The pandemic we have experienced - which has severely affected Latin America, resulting in an 8-10% drop in its GDP - is directly linked to the ecological and climate crisis. Ecologists and earth scientists, marginalised from government-created advisory councils on Covid-19 which are composed of epidemiologists and doctors, have not been able to explain it in depth.

For 85% of the world, it is already cheaper to generate electricity from renewable energy. Over the past decade, the cost of solar photovoltaics has fallen by 82%, onshore wind energy by 39% and offshore wind energy by 29%. This is an ideal time for regions to encourage the creation of small and medium-sized wind farms and solar fields, as well as rooftop solar installations in cities run by neighbourhood associations, municipalities or consumer cooperatives. Their respective states will also have the opportunity to exert strategic influence on the new order by exporting green energy and controlling the new materials needed for electric mobility and digital expansion. For example: 20% of the world's lithium is found in Bolivia, but also in Chile, Argentina and Australia. By 2050, 50 million electric vehicles will be built, which will require 40 million tonnes of lithium. This is also an opportunity for the Congo with cobalt, for New Caledonia with nickel and for Greenland with rare earths.

The energy transition should also be a great opportunity to extend electrification and for Latin America to provide electricity to 24 million people and Internet access to 40 million households.

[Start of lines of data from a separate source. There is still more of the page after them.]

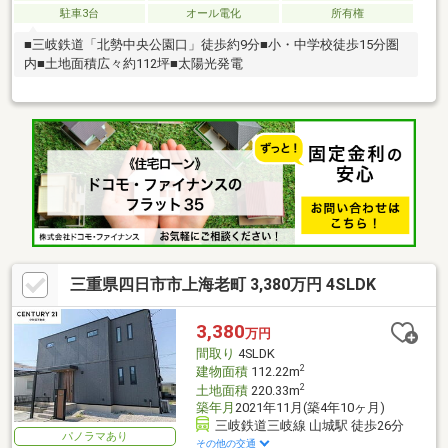
駐車3台
オール電化
所有権
■三岐鉄道「北勢中央公園口」徒歩約9分■小・中学校徒歩15分圏
内■土地面積広々約112坪■太陽光発電
三重県四日市市上海老町 3,380万円 4SLDK
3,380
万円
間取り
4SLDK
2
建物面積
112.22m
2
土地面積
220.33m
築年月
2021年11月(築4年10ヶ月)
三岐鉄道三岐線 山城駅 徒歩26分
パノラマあり
その他の交通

The development of renewable energy created 11.5 million jobs worldwide during 2019. In Latin America and the Caribbean, forecasts for 2030 indicate that 15 million new jobs will be generated, according to the International Labour Organisation (ILO) and the Inter-American Development Bank (IDB).

Green taxation is essential for a fair implementation of the energy transition. Taxing greenhouse gas emissions (carbon tax) and subsidising companies that demonstrate the durability of the life cycle of their products (circular economy) must be one of the objectives of regional governments.

The energy transition, on a regional scale and applied according to the subsidiarity principle, could include some of these regenerative measures: 1) Articulate a major transformative investment in the region over the next 30 years, agreed with banks and green investment funds; 2) Approve an Energy Transition law and solar energy ordinances in municipalities; 3) Allocate a percentage of the region's GDP to energy R&D ; 4) Developing a renewable energy plan, energy storage systems, new transport and mobility systems, sustainable architecture and improving industrial, agricultural and service production processes; 5) Creating distributed networks and new smart forms of energy; 6) Work on territorial planning based on the bioregion concept respecting carrying capacity and controlling the ecological footprint; 7) Develop technical driving standards to define and facilitate the reduction of consumption through process efficiency; 8) Incentivise or penalise the consumption of fossil resources through taxation, tariffs or ecotaxes; 9) Resources, if possible, should come mainly from people and organisations in the region or country; 10) Design the government in a transversal way and ensure the political management of the energy transition with a Council of Experts on Climate Change and Pandemics.

What about democratic participation, you may ask. In my opinion, regional governments should promote citizens' conventions on climate change as a way to link civil society and consumers to the revolution that the energy transition will bring about in food, transport, work, education.

Finally, let me remind you that there is, and will be, no vaccine to combat climate change. So take action and look long and hard.